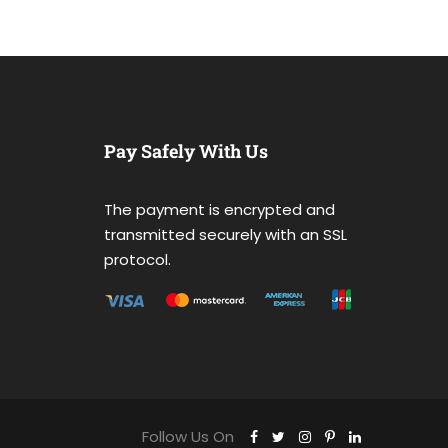
Pay Safely With Us
The payment is encrypted and
transmitted securely with an SSL
protocol.
Follow Us On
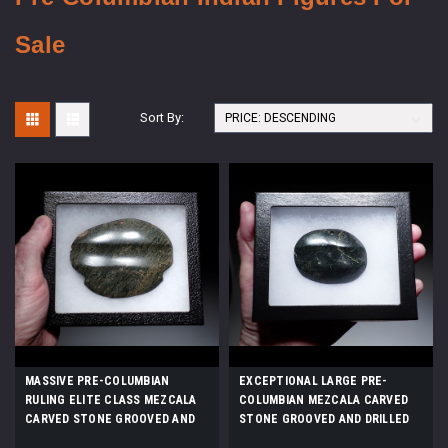
Sale
Sort By:
MASSIVE PRE-COLUMBIAN
EXCEPTIONAL LARGE PRE-
RULING ELITE CLASS MEZCALA
COLUMBIAN MEZCALA CARVED
CARVED STONE GROOVED AND
STONE GROOVED AND DRILLED
DRILLED AMULET PENDANT
AMULET PENDANT *PC655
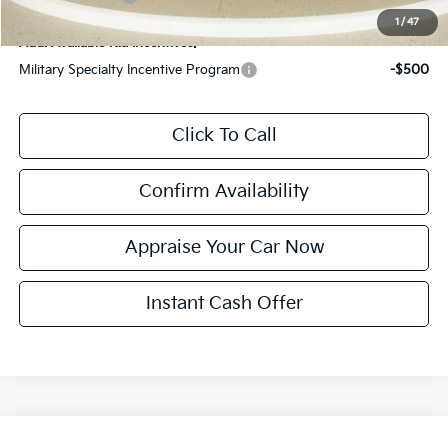
1
/
47
Add. Available Kia Incentives:
Military Specialty Incentive Program
-$500
Click To Call
Confirm Availability
Appraise Your Car Now
Instant Cash Offer
Compare Vehicle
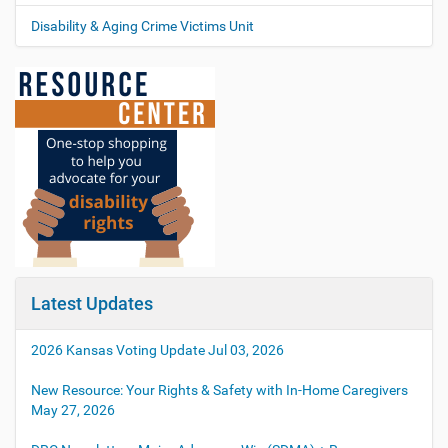
Disability & Aging Crime Victims Unit
Latest Updates
2026 Kansas Voting Update
Jul 03, 2026
New Resource: Your Rights & Safety with In-Home Caregivers
May 27, 2026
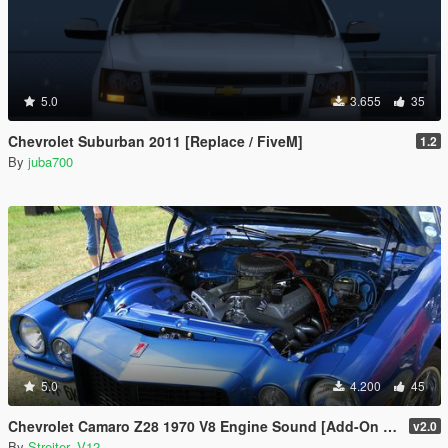
5.0
3.655
35
Chevrolet Suburban 2011 [Replace / FiveM]
1.2
By
juba700
5.0
4.200
45
Chevrolet Camaro Z28 1970 V8 Engine Sound [Add-On / FiveM | Sound]
v2.0
By
Streiter_V12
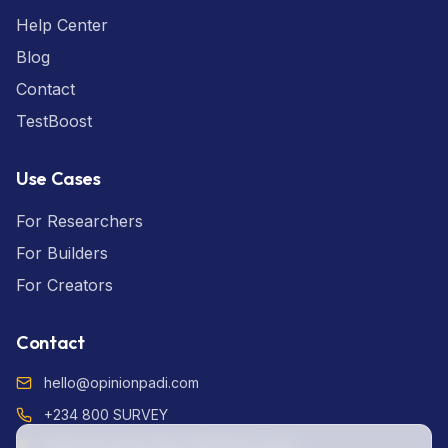
Help Center
Blog
Contact
TestBoost
Use Cases
For Researchers
For Builders
For Creators
Contact
hello@opinionpadi.com
+234 800 SURVEY
Adekunle Fajuyi Way, GRA Ikeja Lagos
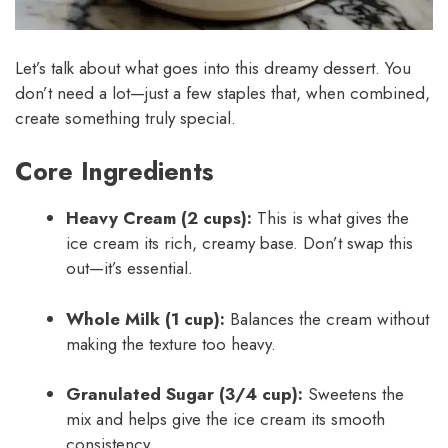
Let’s talk about what goes into this dreamy dessert. You
don’t need a lot—just a few staples that, when combined,
create something truly special.
Core Ingredients
Heavy Cream (2 cups):
This is what gives the
ice cream its rich, creamy base. Don’t swap this
out—it’s essential.
Whole Milk (1 cup):
Balances the cream without
making the texture too heavy.
Granulated Sugar (3/4 cup):
Sweetens the
mix and helps give the ice cream its smooth
consistency.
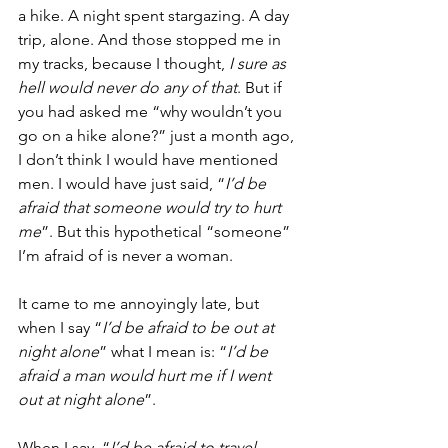
a hike. A night spent stargazing. A day 
trip, alone. And those stopped me in 
my tracks, because I thought, 
I sure as 
hell would never do any of that
. But if 
you had asked me “why wouldn’t you 
go on a hike alone?” just a month ago, 
I don’t think I would have mentioned 
men. I would have just said, “
I’d be 
afraid that someone would try to hurt 
me
”. But this hypothetical “someone” 
I’m afraid of is never a woman. 
It came to me annoyingly late, but 
when I say “
I’d be afraid to be out at 
night alone
” what I mean is: “
I’d be 
afraid a man would hurt me if I went 
out at night alone
”. 
When I say, “
I’d be afraid to travel 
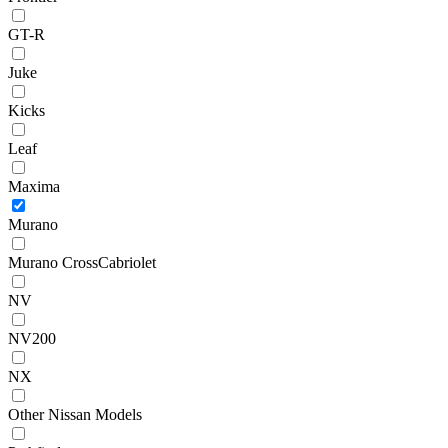
GT-R
Juke
Kicks
Leaf
Maxima
Murano
Murano CrossCabriolet
NV
NV200
NX
Other Nissan Models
⁂
Work to complete: From the line that contains "It came to me annoyingly late, but" through the last line of the entries, transcribe every line exactly, leaving out the pictures.

Answer to this exercise:
It came to me annoyingly late, but 
when I say “
I’d be afraid to be out at 
night alone
” what I mean is: “
I’d be 
afraid a man would hurt me if I went 
out at night alone
”. 
When I say, “
I’d be afraid to travel 
GT-R
Juke
Kicks
Leaf
Maxima
Murano
Murano CrossCabriolet
NV
NV200
NX
Other Nissan Models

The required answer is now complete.